Reorganization of the Subdivisions of the FM-FM Area. The three subdivisions (FM1-FM2, FM1-FM3, and FM1-FM4) of the FM-FM area are distinctively different from each other in combination sensitivity but have the same delay axis. Iso-BD lines cross the three subdivisions without interruptions (25, 26, 33). As shown in our present article, electric stimulation of one of the three subdivisions evokes not only the reorganization of that stimulated subdivision but also the reorganization of the other two subdivisions. Such unified reorganization makes sense, because these three subdivisions are respectively specialized for the processing of the delays of the second, third, and fourth harmonic FM components of an echo from the first harmonic FM component of an emitted pulse (22, 23, 25, 26, 31, 44) and because the second, third, and fourth harmonics of an echo always return to the bat at the same time from a target. The reorganization of the delay map, therefore, should occur in all three subdivisions at the same time and to a same extent, as found in our present research.

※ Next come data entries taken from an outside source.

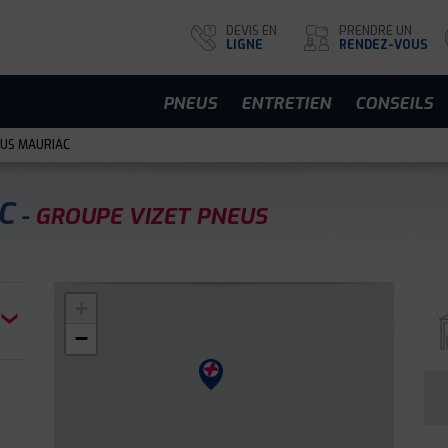
DEVIS EN
PRENDRE UN
LIGNE
RENDEZ-VOUS
PNEUS
ENTRETIEN
CONSEILS
LUS MAURIAC
AC
GROUPE VIZET PNEUS
+
−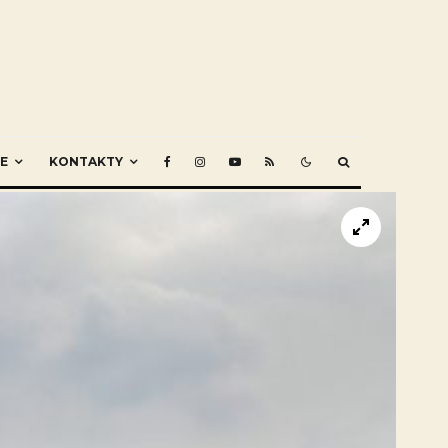
E
KONTAKTY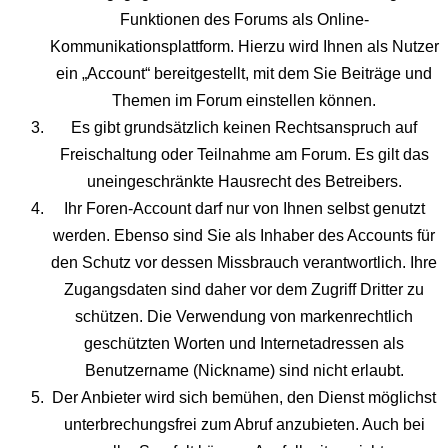
Funktionen des Forums als Online-
Kommunikationsplattform. Hierzu wird Ihnen als Nutzer
ein „Account“ bereitgestellt, mit dem Sie Beiträge und
Themen im Forum einstellen können.
Es gibt grundsätzlich keinen Rechtsanspruch auf
Freischaltung oder Teilnahme am Forum. Es gilt das
uneingeschränkte Hausrecht des Betreibers.
Ihr Foren-Account darf nur von Ihnen selbst genutzt
werden. Ebenso sind Sie als Inhaber des Accounts für
den Schutz vor dessen Missbrauch verantwortlich. Ihre
Zugangsdaten sind daher vor dem Zugriff Dritter zu
schützen. Die Verwendung von markenrechtlich
geschützten Worten und Internetadressen als
Benutzername (Nickname) sind nicht erlaubt.
Der Anbieter wird sich bemühen, den Dienst möglichst
unterbrechungsfrei zum Abruf anzubieten. Auch bei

In the AC of the mustached bat, there are three separate areas where delay-tuned neurons are located: FM-FM, DF, and VF areas (Fig. 1 A). The BD axis (i.e., target-range axis) goes up to ≈18 ms (310 cm) in the FM-FM area (25), ≈8 ms (140 cm) in the DF area (45), and ≈4 ms (70 cm) in the VF area (46). All of these areas consist of three types of FM-FM neurons: FM1-FM2, FM1-FM3, and FM1-FM4, and are mutually connected (47). It remains to be studied whether electric stimulation of the FM-FM area evokes the reorganization of the DF and VF areas.
Acknowledgments
We thank Drs. J. H. Casseday and J. J. Wenstrup for comments on this article. This work was supported by National Institute on Deafness and Other Communication Disorders Grant DC-00175.
Abbreviations: AC, auditory cortex; BF, best frequency; BD, best delay; BMI, bicuculline methiodide; CF, constant frequency; DSCF, Doppler-shifted CF; DF dorsal fringe area; VF, ventral fringe area.